TULSA -- It was a miraculous recovery after the 2-year-old Tulsa toddler found himself engulfed in flames, crying out for his mother.
The horrific incident happened back in December when little Alex Stephenson caught fire and suffered burns to nearly his entire body. But on Saturday, Alex's story of tragedy has a happy ending.
It was a day that shook a family to it's core. Smoke billowed from a midtown home, drawing neighbors out to the street.
It was a horrifying site of flames destroying a family's home, but the worst news was yet to come.
"The initial thought is you don't feel anything," Jacob Stephenson, Alex's father said. "You don't think anything."
A child could be heard, screaming for his mother as flames swallowed his body.
"The minute (his mom) saw him she reached in and pulled him out," Stephenson said. "She suffered some burns as well."
Baby Alex was in the wrong place at the wrong time, when the fire broke out in the garage. He was airlifted to a burn hospital in Galveston, Texas, where his journey began.
"In our time in Galveston, basically staying at a hospital every day, we watched other children leave, which we were exuberant for them because that's one less person suffering," Stephenson said.
Alex was in the hospital for five months, undergoing extensive treatments, surgeries and therapy. The 2-year-old endured all of this, even losing fingers and toes in the process. But the the worst part for the toddler was being away from home.
After countless surgeries, and days that seemed endless, Alex was released from the hospital and made the trek back home. His father said for Alex, nothing really changed,
"As far as he's concerned he's still a 2-year-old boy."
Alex's body is still delicate, and he is covered from head to toe, each article of material serving a purpose to heal. But the journey isn't over yet.

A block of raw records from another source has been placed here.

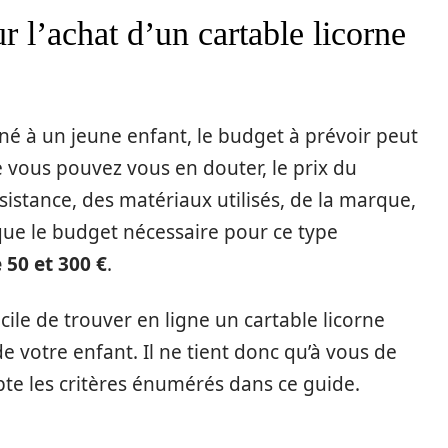
 l’achat d’un cartable licorne
tiné à un jeune enfant, le budget à prévoir peut
e vous pouvez vous en douter, le prix du
sistance, des matériaux utilisés, de la marque,
que le budget nécessaire pour ce type
 50 et 300 €
.
acile de trouver en ligne un cartable licorne
e votre enfant. Il ne tient donc qu’à vous de
pte les critères énumérés dans ce guide.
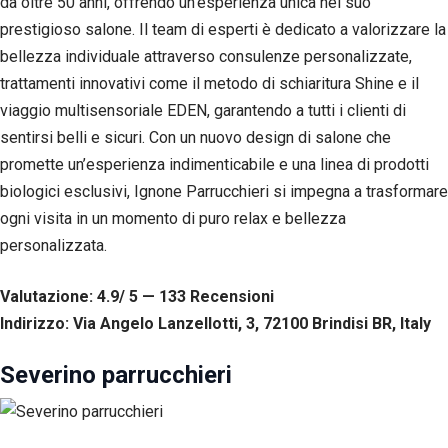
da oltre 50 anni, offrendo un’esperienza unica nel suo
prestigioso salone. Il team di esperti è dedicato a valorizzare la
bellezza individuale attraverso consulenze personalizzate,
trattamenti innovativi come il metodo di schiaritura Shine e il
viaggio multisensoriale EDEN, garantendo a tutti i clienti di
sentirsi belli e sicuri. Con un nuovo design di salone che
promette un’esperienza indimenticabile e una linea di prodotti
biologici esclusivi, Ignone Parrucchieri si impegna a trasformare
ogni visita in un momento di puro relax e bellezza
personalizzata.
Valutazione: 4.9/ 5 — 133
R
ecensioni
Indirizzo: Via Angelo Lanzellotti, 3, 72100 Brindisi BR, Italy
Severino parrucchieri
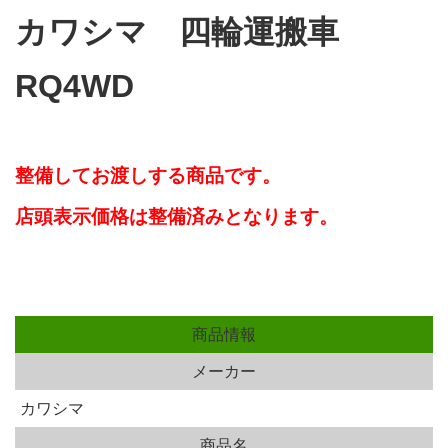
カワシマ 四輪運搬車
RQ4WD
整備してお渡しする商品です。
店頭表示価格は整備済みとなります。
商品情報
メーカー
カワシマ
商品名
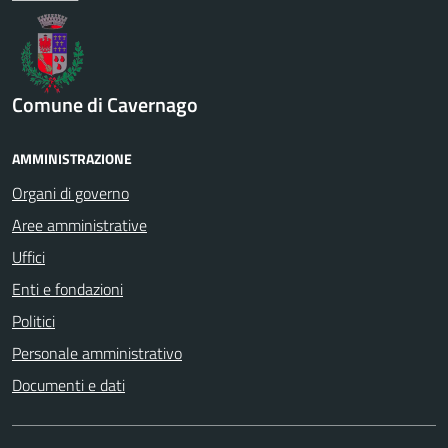
Comune di Cavernago
AMMINISTRAZIONE
Organi di governo
Aree amministrative
Uffici
Enti e fondazioni
Politici
Personale amministrativo
Documenti e dati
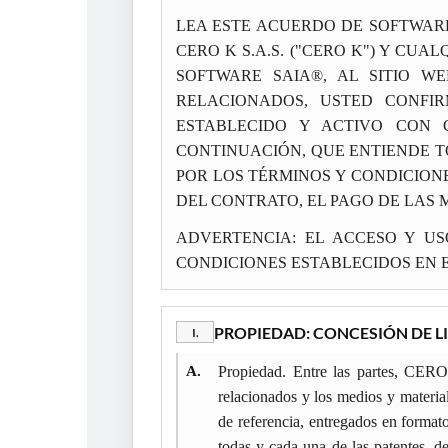
LEA ESTE ACUERDO DE SOFTWARE
CERO K S.A.S. ("CERO K") Y CU
SOFTWARE SAIA®, AL SITIO 
RELACIONADOS, USTED CONFI
ESTABLECIDO Y ACTIVO CON 
CONTINUACIÓN, QUE ENTIENDE T
POR LOS TÉRMINOS Y CONDICION
DEL CONTRATO, EL PAGO DE LAS 
ADVERTENCIA: EL ACCESO Y US
CONDICIONES ESTABLECIDOS EN 
PROPIEDAD: CONCESIÓN DE L
I.
A.
Propiedad. Entre las partes, CERO
relacionados y los medios y materia
de referencia, entregados en for
todas y cada una de las patentes, d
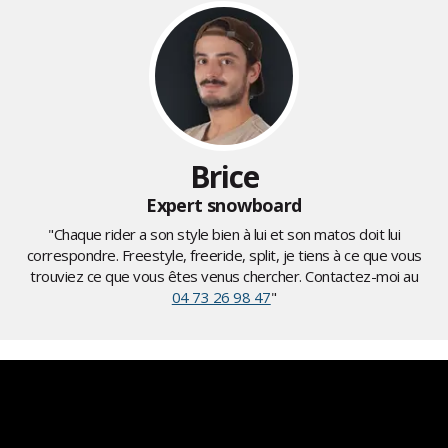
Brice
Expert snowboard
"Chaque rider a son style bien à lui et son matos doit lui
correspondre. Freestyle, freeride, split, je tiens à ce que vous
trouviez ce que vous êtes venus chercher. Contactez-moi au
04 73 26 98 47
"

"It's not 'OK you're patched up hit the road,'" Stephenson said. "It's 'All right come back and see us in this amount of time and we'll see how you're doing then.' It's for the rest of his childhood."
But now, it's no longer about the travesty, its about the healing to come.
"That little boy is a tougher man that his father," Stephenson said.
The family will travel back to Galveston some time in May for another appointment, and will continue visiting the hospital until advised otherwise.